I remember that fxp data are represented as a 64bit data during transfer
process form FPGA to RT, and it will have quite a overhead at RT.
So, avoid fxp in FIFO is always a good idea.
I checked in with the FPGA devs and they confirmed that older PCI devices we recommended bit packing for bus width. But on our newer targets for whatever data type your select (multiple of 8bits) we'll implement a different dma engine to push the data back and forth to the host. We thought there shouldn't be significant difference in throughput but didn't have a benchmark on hand (24 bits will of course scale to 32 so throughput will hinder with awkward data types).
Please take a look into our help for overcoming the memory manager with LVFPGA.
Thank you very much for your information.
DMA is designed to avoid unnecessary memory copy, but RT seems waste some
of the adventures. However FIFO did help resolve interrupt issue.
Now its clearer for me that RT performance is much of a memory manage
issue, maybe that can give me a hint someday when I need extra performance.
For FPGA, I did discuss bit packing for bus width with Xilinx. Remember FPGA FIFO DMA is very different from the ARM processor FIFO DMA. Xilinx indicated that there is a performance benefit (i.e. fully utilising DMA channel bus width and improved DDR performance) but most users are unlikely to see any difference because the ARM processor dominates performance.
For LabVIEW Real-Time, I found the best data throughput was using one loop containing DMA FIFO read and associated data logging/processing. I use an interrupt to block/unblock reads from using a large real-time DMA FIFO buffer,
Element Packing - There is considerable benefit in packing multiple data elements together for real-time FIFO DMA reads. It reduces the frequency of read returning data (and associated memory management and memory copies) which gives noticable performance improvements. This may be needed by the rest of your application for optimal data throughput (e.g. USB and network performance improves when moving large amounts of data).

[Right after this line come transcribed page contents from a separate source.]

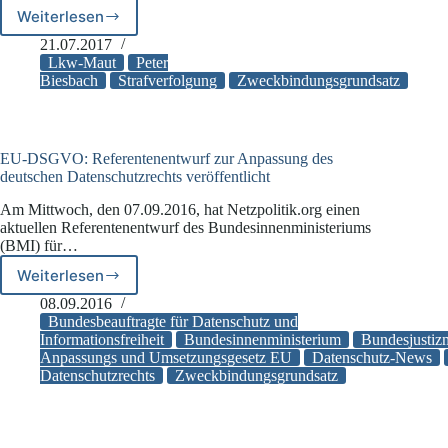
Weiterlesen
NRW-
Justizminister
21.07.2017
fordert
Lkw-Maut
Peter
Nutzung
Biesbach
Strafverfolgung
Zweckbindungsgrundsatz
von
Mautdaten
zur
Strafverfolgung
EU-DSGVO: Referentenentwurf zur Anpassung des
deutschen Datenschutzrechts veröffentlicht
Am Mittwoch, den 07.09.2016, hat Netzpolitik.org einen
aktuellen Referentenentwurf des Bundesinnenministeriums
(BMI) für…
Weiterlesen
EU-
DSGVO:
08.09.2016
Referentenentwurf
Bundesbeauftragte für Datenschutz und
zur
Informationsfreiheit
Bundesinnenministerium
Bundesjustiz
Anpassungs und Umsetzungsgesetz EU
Datenschutz-News
Anpassung
Datenschutzrechts
Zweckbindungsgrundsatz
des
deutschen
Datenschutzrechts
veröffentlicht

Polling - It appears LabVIEW Real-Time FIFO DMA read is implemented by polling underlying hardware (rather than blocking until an interrupt is raised). A useful reducing in ARM processor load can be gained by implementing an interrupt to block the real-time loop (FPGA raises interrupt after putting an amount of data into its FIFO DMA).
Kyle - I did ask whether memory regions would help in my NI support request. The answer was no - but I tried it anyway. The end result was ARM processor load increased and data throughput reduced. I never got any explanation for why. NI feedback was for high throughput disable VI debug (significant improvement), use one loop to avoid queues between loops (all NI queues/FIFOs use memory copies - no ability to just move pointers) and use normal loops with blocking interrupt (real-time loops are slower).
Would you mind posting or sending your benchmark code for regular DMA and zero Copy and I'll take a look? Your reads will typically have to be very large to benefit from zero copy as well.
Just to add a some specifics to that. The Acquire Region calls have higher overhead than the Read/Write functions, mostly due to some extra locking that they require. As a result, the access size has to be large enough that the timed saved by removing a copy exceeds the extra function call overhead. I don't have any numbers handy for where the crossover point is on a Zynq target, but I know on PXIe targets like the 8135 and 8133 we've measured it in the 50 - 70 kB per read range.
In general, with both APIs, reading a larger amount of data at a time will improve throughput.
I'd also be interested in seeing your benchmark code.
I just did a benchmark on a cRIO 9068, I think it have the same core and memory like 9607/9651, the results says something.
You can stream about two 16bit 80Msps AD from FPGA to RT (didn't consider any postprocessor), or four 8bit 80M AD data, so the bandwidth would be: 2.56Gbps or 320MBps.
RIO Driver 15.0
FIFO: U16, pack two element while writing, depth 131071 elements
9068: firmware 3.0
With this configuration, RT can read all these data, anyway, we are talking about the bandwidth here.
the same code cannot last for two or three loops at RT if we set the SCTL clock to 83.33Mhz
I'm working on a project where we plan to take in 16bit data through some ADC chips at a 100MHz and stream it to the PC as fast as possible over ethernet.
I'm trying to tackle a project in a similar manner with the SOM and I was wondering if any of you have some example code to share which you have used to put the SOM through its paces.
The width of the AXI bus on Zynq is 64 bits, but that is handled transparently, so you shouldn't have to worry about that. The DMA Engine also handles the coalescing and bursting so you shouldn't have to worry about that either. Data is packed efficiently on the FPGA because there is no alignment requirements. It is sent through the DMA engine and LV FPGA (SW) has to unpack it. So any changes in performance from different data types is probably related to the RT doing the packing and unpacking (because again, it's CPU bound). I'm not sure why different data types can be packed or unpacked more efficiently (I'm not in LV FPGA) but If I was to guess which data types are easiest to pack and unpack, I would guess 32-bit data types. If you use the C API, you might be able to bypass it.
Host Memory Buffer wasn't optimized for throughput but it can hit 30MB/s and there is no flow control, so there's zero CPU usage for the transfer. So that's another option.